Urgency. The wide spread of viral hepatitis, the increase in frequency of toxic, drug liver damage, metabolic disorders determine the need to create means with hepatoprotective properties. In determining the severity of liver disease course in the clinic, the detection of coagulation disorders is of great importance, as prothrombin and other coagulation factors are synthesized in the liver. Clotting disorders play a significant role in the pathogenesis of liver damages, are able to acquire a cascade character, lead to disseminated intravascular coagulation, microcirculation disorders, burden the course of pathological process thus determining the outcome of diseases [1, 2].
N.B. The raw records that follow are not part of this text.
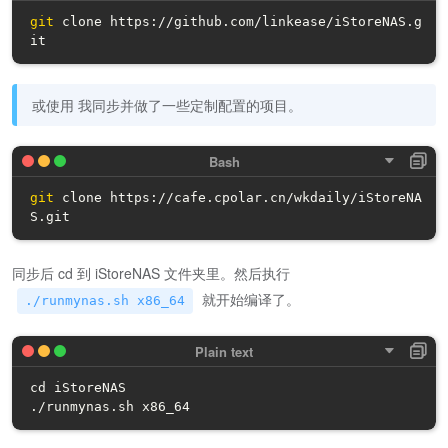
git
 clone https://github.com/linkease/iStoreNAS.g
it
或使用 我同步并做了一些定制配置的项目。
git
 clone https://cafe.cpolar.cn/wkdaily/iStoreNA
S.git
同步后 cd 到 iStoreNAS 文件夹里。然后执行
就开始编译了。
./runmynas.sh x86_64
cd iStoreNAS

./runmynas.sh x86_64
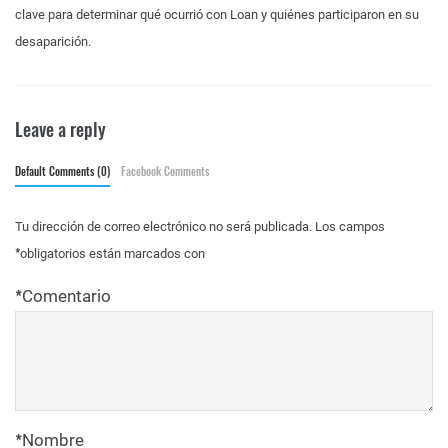
clave para determinar qué ocurrió con Loan y quiénes participaron en su
desaparición.
Leave a reply
Default Comments (0)
Facebook Comments
Tu dirección de correo electrónico no será publicada.
Los campos
*
obligatorios están marcados con
*
Comentario
*
Nombre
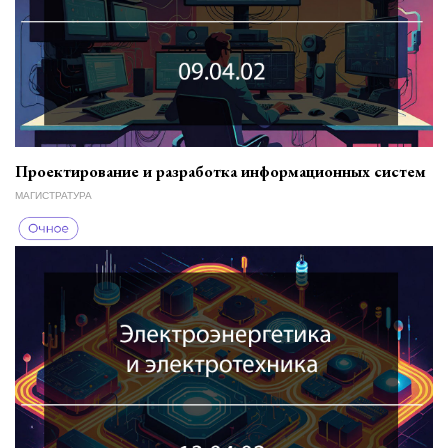
Проектирование и разработка информационных систем
МАГИСТРАТУРА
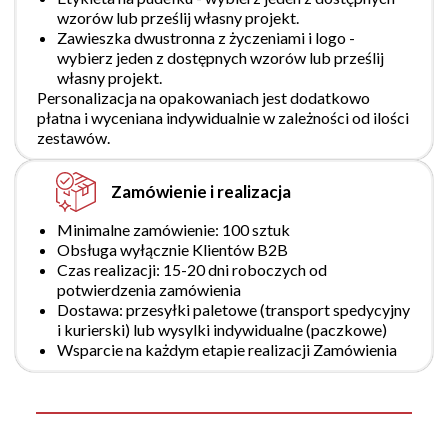
wzorów lub prześlij własny projekt.
Zawieszka dwustronna z życzeniami i logo -
wybierz jeden z dostępnych wzorów lub prześlij
własny projekt.
Personalizacja na opakowaniach jest dodatkowo
płatna i wyceniana indywidualnie w zależności od ilości
zestawów.
Zamówienie i realizacja
Minimalne zamówienie: 100 sztuk
Obsługa wyłącznie Klientów B2B
Czas realizacji: 15-20 dni roboczych od
potwierdzenia zamówienia
Dostawa: przesyłki paletowe (transport spedycyjny
i kurierski) lub wysylki indywidualne (paczkowe)
Wsparcie na każdym etapie realizacji Zamówienia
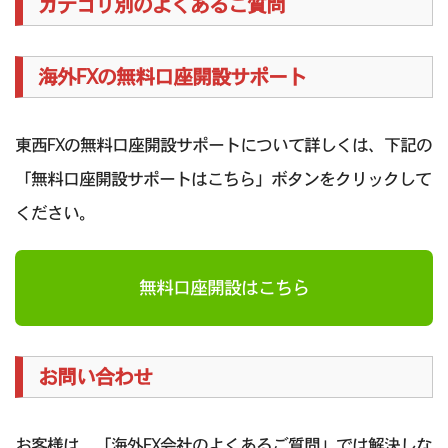
カテゴリ別のよくあるご質問
海外FXの無料口座開設サポート
東西FXの無料口座開設サポートについて詳しくは、下記の
「無料口座開設サポートはこちら」ボタンをクリックして
ください。
無料口座開設はこちら
お問い合わせ
お客様は、「海外FX会社のよくあるご質問」では解決しな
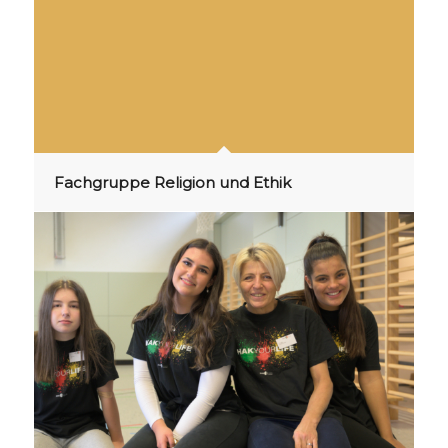
Fachgruppe Religion und Ethik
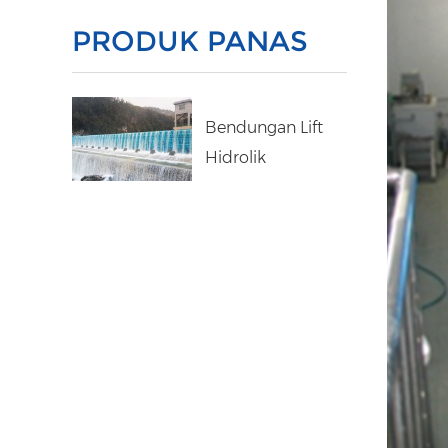
PRODUK PANAS
Bendungan Lift
Hidrolik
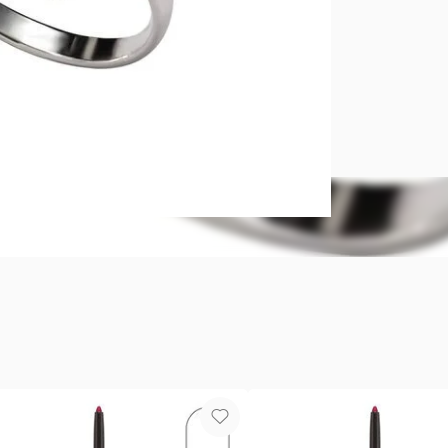
Brilla con 
Baño de Plat
Materiales M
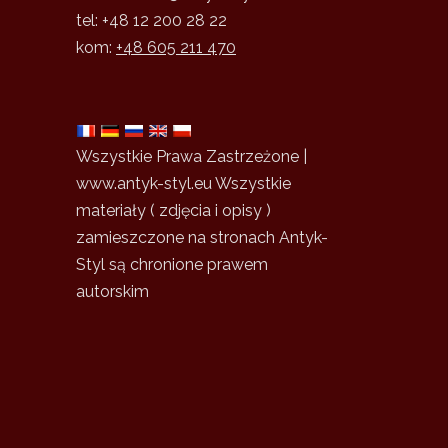
tel: +48 12 200 28 22
kom:
+48 605 211 470
Wszystkie Prawa Zastrzeżone |
www.antyk-styl.eu Wszystkie
materiały ( zdjęcia i opisy )
zamieszczone na stronach Antyk-
Styl są chronione prawem
autorskim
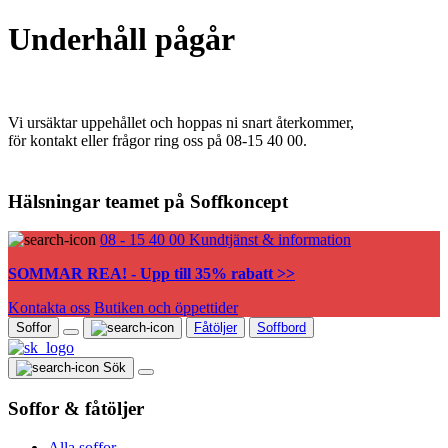
Underhåll pågår
Vi ursäktar uppehållet och hoppas ni snart återkommer,
för kontakt eller frågor ring oss på 08-15 40 00.
Hälsningar teamet på Soffkoncept
08 - 15 40 00
Kundtjänst & information
SOMMAR REA! - Upp till 35% rabatt >>
Kontakta oss
Butiken och öppettider
Soffor
Fåtöljer
Soffbord
Sök
Soffor & fåtöljer
Alla soffor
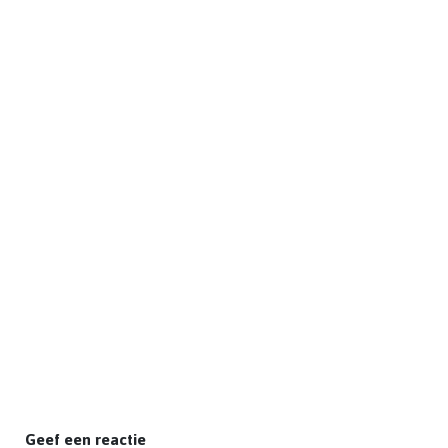
Geef een reactie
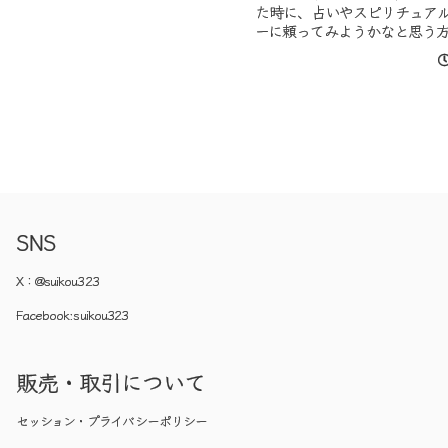
た時に、占いやスピリチュア
ーに頼ってみようかなと思う
ゃると思います。もちろん、
頂くというのもあると思いま
は直接会って...
SNS
X：
@suikou323
Facebook:
suikou323
販売・取引について
セッション・プライバシーポリシー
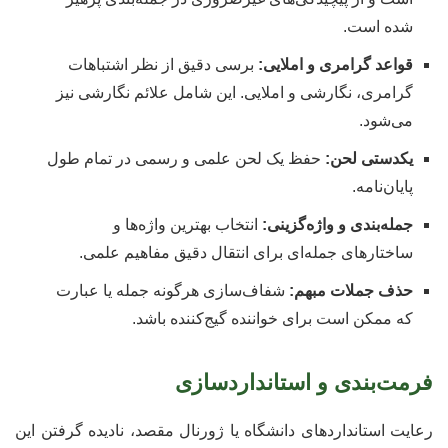
شده است.
قواعد گرامری و املایی:
برسی دقیق از نظر اشتباهات
گرامری، نگارشی و املایی. این شامل علائم نگارشی نیز
می‌شود.
یکدستی لحن:
حفظ یک لحن علمی و رسمی در تمام طول
پایان‌نامه.
جمله‌بندی و واژه‌گزینی:
انتخاب بهترین واژه‌ها و
ساختارهای جمله‌ای برای انتقال دقیق مفاهیم علمی.
حذف جملات مبهم:
شفاف‌سازی هرگونه جمله یا عبارت
که ممکن است برای خواننده گیج‌کننده باشد.
فرمت‌بندی و استانداردسازی
رعایت استانداردهای دانشگاه یا ژورنال مقصد، نادیده گرفتن این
Medicines of plant origin attract the attention of researchers due to a wide range of pharmacotherapeutic effects, low toxicity, possibility to potentiate the effect due to the combination of various biologically active substances, especially in complex herbal products [3, 4, 5].
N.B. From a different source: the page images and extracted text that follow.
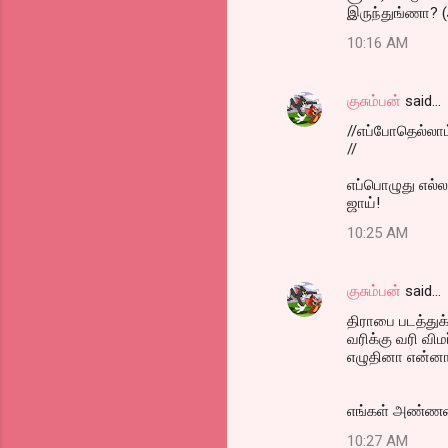
இருந்துங்ணா? (
10:16 AM
குசும்பன்
said…
//எப்போதெல்லாம
//
எப்பொழுது எல்லா
ஜாய்!
10:25 AM
குசும்பன்
said…
திராபை படத்துக்
வரிக்கு வரி வி
எழுதினா என்னா அ
எங்கள் அண்ணன் உ
10:27 AM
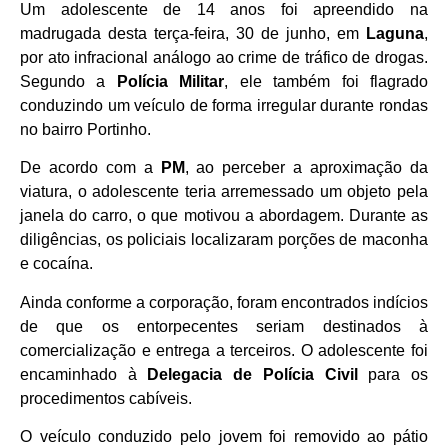
Um adolescente de 14 anos foi apreendido na
madrugada desta terça-feira, 30 de junho, em
Laguna
,
por ato infracional análogo ao crime de tráfico de drogas.
Segundo a
Polícia Militar
, ele também foi flagrado
conduzindo um veículo de forma irregular durante rondas
no bairro Portinho.
De acordo com a
PM
, ao perceber a aproximação da
viatura, o adolescente teria arremessado um objeto pela
janela do carro, o que motivou a abordagem. Durante as
diligências, os policiais localizaram porções de maconha
e cocaína.
Ainda conforme a corporação, foram encontrados indícios
de que os entorpecentes seriam destinados à
comercialização e entrega a terceiros. O adolescente foi
encaminhado à
Delegacia de Polícia Civil
para os
procedimentos cabíveis.
O veículo conduzido pelo jovem foi removido ao pátio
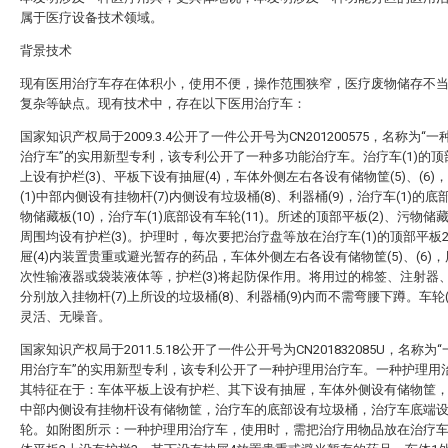
属于医疗设备技术领域。
背景技术
现有医用治疗车存在体积小，使用不便，操作范围狭窄，医疗废物储存不
复杂等缺点。现有技术中，存在以下医用治疗车：
国家知识产权局于2009.3.4公开了一件公开号为CN201200575，名称为“
治疗车”的实用新型专利，该专利公开了一种多功能治疗车。治疗车(1)的顶部
上设有护栏(3)、平板下设有抽屉(4)，车体外侧左右各设有储物筐(5)、(6)
(1)中部内侧设有挂物杆(7)内侧设有垃圾桶(8)、利器桶(9)，治疗车(1)的
物储藏板(10)，治疗车(1)底部设有车轮(11)。所述的顶部平板(2)、污物储藏板
周围均设有护栏(3)。护理时，每次要把治疗盘等放在治疗车(1)的顶部平板
屉(4)内装置贵重或避光暂存的药品，车体外侧左右各设有储物筐(5)、(6)
次性输液器或袋装液体等，护栏(3)将起防保作用。将用过的棉签、注射器
分别放入挂物杆(7)上所设的垃圾桶(8)、利器桶(9)内而不需弯腰下蹲。车轮(
灵活、无噪音。
国家知识产权局于2011.5.18公开了一件公开号为CN201832085U，名称为
用治疗车”的实用新型专利，该专利公开了一种护理用治疗车。一种护理用
其特征在于：车体平板上设有护栏、其下设有抽屉，车体外侧设有储物筐
中部内侧设有挂物杆设有储物筐，治疗车的底部设有垃圾桶，治疗车底端
轮。如附图所示：一种护理用治疗车，使用时，需把治疗用物品放在治疗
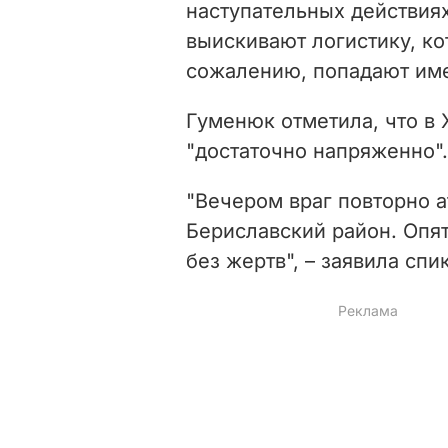
наступательных действиях
выискивают логистику, ко
сожалению, попадают имен
Гуменюк отметила, что в
"достаточно напряженно".
"Вечером враг повторно 
Бериславский район. Опя
без жертв", – заявила спи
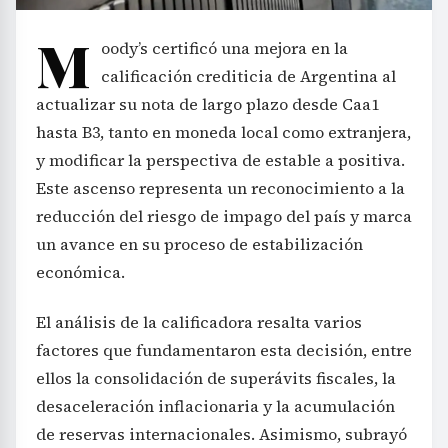
M
oody’s certificó una mejora en la
calificación crediticia de Argentina al
actualizar su nota de largo plazo desde Caa1
hasta B3, tanto en moneda local como extranjera,
y modificar la perspectiva de estable a positiva.
Este ascenso representa un reconocimiento a la
reducción del riesgo de impago del país y marca
un avance en su proceso de estabilización
económica.
El análisis de la calificadora resalta varios
factores que fundamentaron esta decisión, entre
ellos la consolidación de superávits fiscales, la
desaceleración inflacionaria y la acumulación
de reservas internacionales. Asimismo, subrayó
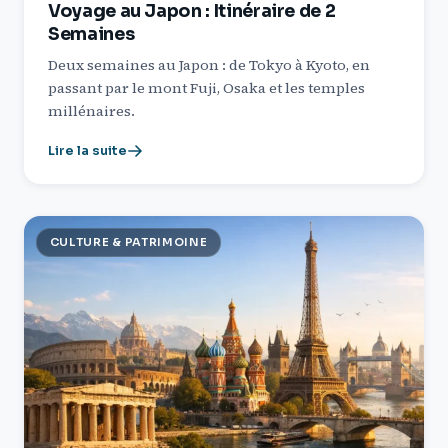
Voyage au Japon : Itinéraire de 2
Semaines
Deux semaines au Japon : de Tokyo à Kyoto, en
passant par le mont Fuji, Osaka et les temples
millénaires.
Lire la suite
CULTURE & PATRIMOINE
The research objective was to determine the nature of changes of coagulation hemostasis in rats under the influence of a new complex herbal agent on the model of toxic hepatitis caused by the introduction of D-Galactosamine hydrochloride.
Materials and methods
The studied complex herbal product (CHP) was a combined dry extract consisting of dry extracts of hypecoum straight (Hypecoum erectum L.; Papaveraceae) herb, Alpine sweetvetch (Hedysarum alpinum L.; Leguminosae) herb, pot marigold (Calendula officinalis L.; Compositae) flowers, Ural licorice (Glycyrrhiza uralensis Fisch.; Leguminosae) roots, and Baikal skullcap (Scutellaria baicalensis Georgi; Lamiaceae) roots in the ratio of 5:5:4:4:2. Quantitative standardization of the product was carried out by HPLC-UV method using the Milichrom A-02 microcolumn liquid chromatograph (Econova, Novosibirsk, Russia).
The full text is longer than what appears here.